__What the exercise asks__:
The line containing "SEARCH OPTIONS" marks where copying starts, so set down that line and each one after it exactly, through the end of the records.

[Records drawn from a dataset]
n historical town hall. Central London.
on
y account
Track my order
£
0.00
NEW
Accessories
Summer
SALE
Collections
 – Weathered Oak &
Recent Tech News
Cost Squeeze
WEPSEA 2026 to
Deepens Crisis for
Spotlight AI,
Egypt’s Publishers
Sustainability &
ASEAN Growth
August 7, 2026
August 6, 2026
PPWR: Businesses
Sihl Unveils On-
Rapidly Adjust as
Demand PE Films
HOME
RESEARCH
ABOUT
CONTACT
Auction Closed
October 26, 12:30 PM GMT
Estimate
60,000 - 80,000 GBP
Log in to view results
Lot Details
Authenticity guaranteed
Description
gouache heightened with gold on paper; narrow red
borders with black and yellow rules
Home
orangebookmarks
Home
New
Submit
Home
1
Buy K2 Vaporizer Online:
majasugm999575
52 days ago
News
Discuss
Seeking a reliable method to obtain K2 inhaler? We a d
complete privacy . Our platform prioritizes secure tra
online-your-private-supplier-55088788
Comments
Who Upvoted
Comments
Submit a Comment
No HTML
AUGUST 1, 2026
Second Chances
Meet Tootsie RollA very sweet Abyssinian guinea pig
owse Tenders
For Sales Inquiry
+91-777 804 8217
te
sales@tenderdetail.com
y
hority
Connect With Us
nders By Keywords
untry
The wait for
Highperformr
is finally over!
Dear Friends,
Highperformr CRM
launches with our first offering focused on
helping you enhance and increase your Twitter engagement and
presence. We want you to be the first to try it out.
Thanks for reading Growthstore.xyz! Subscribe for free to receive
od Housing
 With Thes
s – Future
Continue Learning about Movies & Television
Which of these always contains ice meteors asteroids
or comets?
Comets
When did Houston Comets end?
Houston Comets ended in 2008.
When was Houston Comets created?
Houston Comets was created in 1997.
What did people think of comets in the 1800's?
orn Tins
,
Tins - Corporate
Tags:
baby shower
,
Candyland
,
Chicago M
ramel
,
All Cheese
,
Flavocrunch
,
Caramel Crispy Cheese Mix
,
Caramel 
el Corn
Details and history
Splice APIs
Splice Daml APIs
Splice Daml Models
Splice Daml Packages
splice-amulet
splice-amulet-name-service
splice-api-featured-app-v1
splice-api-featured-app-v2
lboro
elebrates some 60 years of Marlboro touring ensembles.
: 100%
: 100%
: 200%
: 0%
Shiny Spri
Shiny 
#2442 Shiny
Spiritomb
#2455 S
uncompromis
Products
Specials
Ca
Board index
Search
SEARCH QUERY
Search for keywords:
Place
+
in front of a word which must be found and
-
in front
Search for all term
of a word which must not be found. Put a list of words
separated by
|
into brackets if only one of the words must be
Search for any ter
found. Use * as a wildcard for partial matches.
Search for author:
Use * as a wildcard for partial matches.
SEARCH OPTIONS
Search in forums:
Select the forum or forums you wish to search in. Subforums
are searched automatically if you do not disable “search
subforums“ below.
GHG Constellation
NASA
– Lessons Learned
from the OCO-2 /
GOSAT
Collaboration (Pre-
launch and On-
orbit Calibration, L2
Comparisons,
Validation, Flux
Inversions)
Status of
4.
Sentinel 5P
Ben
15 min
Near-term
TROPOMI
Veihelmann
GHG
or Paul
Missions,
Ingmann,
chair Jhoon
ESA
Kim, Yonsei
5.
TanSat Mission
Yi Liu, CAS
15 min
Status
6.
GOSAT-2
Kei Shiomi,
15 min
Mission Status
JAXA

__Exercise result__:
SEARCH OPTIONS
Search in forums:
Select the forum or forums you wish to search in. Subforums
are searched automatically if you do not disable “search
subforums“ below.
GHG Constellation
NASA
– Lessons Learned
from the OCO-2 /
GOSAT
Collaboration (Pre-
launch and On-
orbit Calibration, L2
Comparisons,
Validation, Flux
Inversions)
Status of
4.
Sentinel 5P
Ben
15 min
Near-term
TROPOMI
Veihelmann
GHG
or Paul
Missions,
Ingmann,
chair Jhoon
ESA
Kim, Yonsei
5.
TanSat Mission
Yi Liu, CAS
15 min
Status
6.
GOSAT-2
Kei Shiomi,
15 min
Mission Status
JAXA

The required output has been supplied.